### Material provided
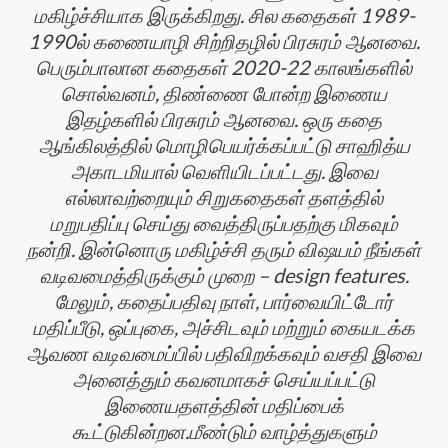
மகிழ்ச்சியாக இருக்கிறது. சில கதைகள் 1989-
1990ல் கணையாழி சிற்றிதழில் பிரசுரம் ஆனவை.
பெரும்பாலான கதைகள் 2020-22 காலங்களில்
சொல்வனம், திண்ணை போன்ற இணைய
இதழ்களில் பிரசுரம் ஆனவை. ஒரு கதை
ஆங்கிலத்தில் மொழிபெயர்க்கப்பட்டு சாஹித்ய
அகாடமியால் வெளியிடப்பட்டது. இவை
எல்லாவற்றையும் சிறுகதைகள் தளத்தில்
மறுபதிப்பு செய்து வைத்திருப்பதற்கு மிகவும்
நன்றி. இன்னொரு மகிழ்ச்சி தரும் விஷயம் நீங்கள்
வடிவமைத்திருக்கும் முறை – design features.
மேலும், கதைப்பதிவு நாள், பார்வையிட்டோர்
மதிப்பீடு, ஒப்புகை, அச்சிடவும் மற்றும் கையடக்க
ஆவண வடிவமைப்பில் பதிவிறக்கவும் வசதி இவை
அனைத்தும் கவனமாகச் செய்யப்பட்டு
இணையதளத்தின் மதிப்பைக்
கூட்டுகின்றன.மீண்டும் வாழ்த்துகளும்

### Problem
Output the material word for word, and keep the pictures out.

### Result below
மகிழ்ச்சியாக இருக்கிறது. சில கதைகள் 1989-
1990ல் கணையாழி சிற்றிதழில் பிரசுரம் ஆனவை.
பெரும்பாலான கதைகள் 2020-22 காலங்களில்
சொல்வனம், திண்ணை போன்ற இணைய
இதழ்களில் பிரசுரம் ஆனவை. ஒரு கதை
ஆங்கிலத்தில் மொழிபெயர்க்கப்பட்டு சாஹித்ய
அகாடமியால் வெளியிடப்பட்டது. இவை
எல்லாவற்றையும் சிறுகதைகள் தளத்தில்
மறுபதிப்பு செய்து வைத்திருப்பதற்கு மிகவும்
நன்றி. இன்னொரு மகிழ்ச்சி தரும் விஷயம் நீங்கள்
வடிவமைத்திருக்கும் முறை – design features.
மேலும், கதைப்பதிவு நாள், பார்வையிட்டோர்
மதிப்பீடு, ஒப்புகை, அச்சிடவும் மற்றும் கையடக்க
ஆவண வடிவமைப்பில் பதிவிறக்கவும் வசதி இவை
அனைத்தும் கவனமாகச் செய்யப்பட்டு
இணையதளத்தின் மதிப்பைக்
கூட்டுகின்றன.மீண்டும் வாழ்த்துகளும்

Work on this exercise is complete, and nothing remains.